### Problem requirements
Among the records below, find the lines with the word "stagiaires" and copy them.

### Dataset excerpts
>>>
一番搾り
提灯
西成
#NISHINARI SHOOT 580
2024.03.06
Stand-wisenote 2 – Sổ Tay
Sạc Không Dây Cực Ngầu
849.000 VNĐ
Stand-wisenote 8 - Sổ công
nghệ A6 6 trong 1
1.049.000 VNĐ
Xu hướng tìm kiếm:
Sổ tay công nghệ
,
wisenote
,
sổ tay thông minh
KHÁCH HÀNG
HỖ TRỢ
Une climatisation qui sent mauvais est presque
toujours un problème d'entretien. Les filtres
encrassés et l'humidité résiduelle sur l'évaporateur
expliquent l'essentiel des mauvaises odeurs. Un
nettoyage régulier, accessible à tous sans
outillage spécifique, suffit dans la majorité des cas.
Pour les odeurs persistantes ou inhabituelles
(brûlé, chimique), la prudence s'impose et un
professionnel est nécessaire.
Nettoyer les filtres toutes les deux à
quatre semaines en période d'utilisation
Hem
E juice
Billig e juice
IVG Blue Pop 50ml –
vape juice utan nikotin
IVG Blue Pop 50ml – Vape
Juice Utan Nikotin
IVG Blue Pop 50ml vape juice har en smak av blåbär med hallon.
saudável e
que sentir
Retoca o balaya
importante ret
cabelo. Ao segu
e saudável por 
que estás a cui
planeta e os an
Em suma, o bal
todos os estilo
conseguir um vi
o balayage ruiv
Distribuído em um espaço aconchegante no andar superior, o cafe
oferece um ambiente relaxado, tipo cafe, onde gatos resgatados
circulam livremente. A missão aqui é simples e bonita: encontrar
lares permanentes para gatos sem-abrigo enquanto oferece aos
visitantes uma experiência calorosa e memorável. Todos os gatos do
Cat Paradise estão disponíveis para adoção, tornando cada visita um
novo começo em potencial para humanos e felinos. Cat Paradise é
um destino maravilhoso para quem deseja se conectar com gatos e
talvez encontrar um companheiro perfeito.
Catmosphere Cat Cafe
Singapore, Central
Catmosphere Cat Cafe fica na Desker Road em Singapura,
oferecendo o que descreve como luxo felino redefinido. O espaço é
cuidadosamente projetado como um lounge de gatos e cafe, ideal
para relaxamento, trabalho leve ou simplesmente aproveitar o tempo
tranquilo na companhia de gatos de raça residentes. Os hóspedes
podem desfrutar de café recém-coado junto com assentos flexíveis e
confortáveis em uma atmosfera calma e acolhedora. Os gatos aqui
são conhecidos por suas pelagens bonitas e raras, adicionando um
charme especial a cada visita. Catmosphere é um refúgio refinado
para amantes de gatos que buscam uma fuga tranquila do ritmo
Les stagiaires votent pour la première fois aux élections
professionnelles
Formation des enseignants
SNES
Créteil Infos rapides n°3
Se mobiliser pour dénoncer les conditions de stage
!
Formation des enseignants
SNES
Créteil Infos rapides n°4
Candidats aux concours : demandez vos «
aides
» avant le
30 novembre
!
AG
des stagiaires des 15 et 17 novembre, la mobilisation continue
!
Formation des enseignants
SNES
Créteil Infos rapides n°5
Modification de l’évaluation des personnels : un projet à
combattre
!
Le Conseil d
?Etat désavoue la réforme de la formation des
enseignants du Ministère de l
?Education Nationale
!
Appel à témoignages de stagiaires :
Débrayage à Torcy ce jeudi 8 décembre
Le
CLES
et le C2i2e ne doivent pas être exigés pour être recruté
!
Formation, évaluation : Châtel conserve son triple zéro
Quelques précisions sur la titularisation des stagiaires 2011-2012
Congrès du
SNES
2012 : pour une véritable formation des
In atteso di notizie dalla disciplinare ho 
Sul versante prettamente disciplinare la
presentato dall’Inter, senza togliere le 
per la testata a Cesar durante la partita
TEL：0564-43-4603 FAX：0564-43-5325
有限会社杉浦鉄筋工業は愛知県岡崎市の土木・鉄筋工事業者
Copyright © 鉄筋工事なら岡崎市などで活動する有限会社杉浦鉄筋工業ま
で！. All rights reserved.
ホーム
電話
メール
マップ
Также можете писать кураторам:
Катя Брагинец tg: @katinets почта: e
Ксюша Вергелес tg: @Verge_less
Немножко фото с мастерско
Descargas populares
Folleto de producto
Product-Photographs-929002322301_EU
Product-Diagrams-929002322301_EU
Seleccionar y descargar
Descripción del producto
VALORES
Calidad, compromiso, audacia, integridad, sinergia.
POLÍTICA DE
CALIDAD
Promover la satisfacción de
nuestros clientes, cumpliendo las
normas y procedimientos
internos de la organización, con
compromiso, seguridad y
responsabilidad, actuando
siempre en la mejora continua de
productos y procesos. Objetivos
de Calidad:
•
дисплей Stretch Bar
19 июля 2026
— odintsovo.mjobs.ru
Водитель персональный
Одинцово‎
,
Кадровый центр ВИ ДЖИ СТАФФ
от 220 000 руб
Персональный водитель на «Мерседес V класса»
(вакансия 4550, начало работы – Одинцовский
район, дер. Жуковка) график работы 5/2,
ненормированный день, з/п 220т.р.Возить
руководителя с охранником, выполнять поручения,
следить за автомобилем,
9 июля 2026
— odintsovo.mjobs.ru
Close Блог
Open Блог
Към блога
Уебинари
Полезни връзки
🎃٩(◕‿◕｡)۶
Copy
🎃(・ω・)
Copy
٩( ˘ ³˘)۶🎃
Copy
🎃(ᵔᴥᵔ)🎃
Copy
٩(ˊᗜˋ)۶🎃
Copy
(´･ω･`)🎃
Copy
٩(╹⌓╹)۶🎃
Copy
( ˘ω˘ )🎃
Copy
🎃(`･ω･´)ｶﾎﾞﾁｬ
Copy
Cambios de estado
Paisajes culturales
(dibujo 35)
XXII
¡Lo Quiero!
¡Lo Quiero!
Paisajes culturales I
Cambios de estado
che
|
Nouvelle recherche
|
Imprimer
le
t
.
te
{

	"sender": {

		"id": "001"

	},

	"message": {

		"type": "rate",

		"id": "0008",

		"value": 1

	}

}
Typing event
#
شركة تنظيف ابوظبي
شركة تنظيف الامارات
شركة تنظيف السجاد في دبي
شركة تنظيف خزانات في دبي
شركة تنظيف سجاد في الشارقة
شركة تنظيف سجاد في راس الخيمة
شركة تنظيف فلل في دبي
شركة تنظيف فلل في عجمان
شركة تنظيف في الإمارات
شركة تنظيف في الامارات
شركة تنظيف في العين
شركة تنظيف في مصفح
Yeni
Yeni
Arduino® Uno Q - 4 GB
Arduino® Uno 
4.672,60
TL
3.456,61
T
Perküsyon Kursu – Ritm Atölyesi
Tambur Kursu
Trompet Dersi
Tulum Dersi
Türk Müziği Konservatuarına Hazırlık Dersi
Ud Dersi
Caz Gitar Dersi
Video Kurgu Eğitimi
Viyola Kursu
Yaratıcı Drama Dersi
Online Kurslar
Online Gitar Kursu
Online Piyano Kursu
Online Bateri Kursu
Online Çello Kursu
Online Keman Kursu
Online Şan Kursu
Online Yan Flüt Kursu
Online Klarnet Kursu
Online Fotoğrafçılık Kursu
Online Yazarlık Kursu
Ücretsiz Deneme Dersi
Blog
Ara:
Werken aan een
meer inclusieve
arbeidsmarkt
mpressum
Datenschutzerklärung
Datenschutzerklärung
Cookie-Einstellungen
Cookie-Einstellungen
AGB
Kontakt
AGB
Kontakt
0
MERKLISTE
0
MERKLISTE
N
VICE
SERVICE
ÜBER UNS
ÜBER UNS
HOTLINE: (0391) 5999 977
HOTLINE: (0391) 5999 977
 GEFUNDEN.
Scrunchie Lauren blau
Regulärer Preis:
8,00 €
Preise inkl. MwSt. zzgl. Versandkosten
<<<
### Response
Les stagiaires votent pour la première fois aux élections
des stagiaires des 15 et 17 novembre, la mobilisation continue
Appel à témoignages de stagiaires :
Quelques précisions sur la titularisation des stagiaires 2011-2012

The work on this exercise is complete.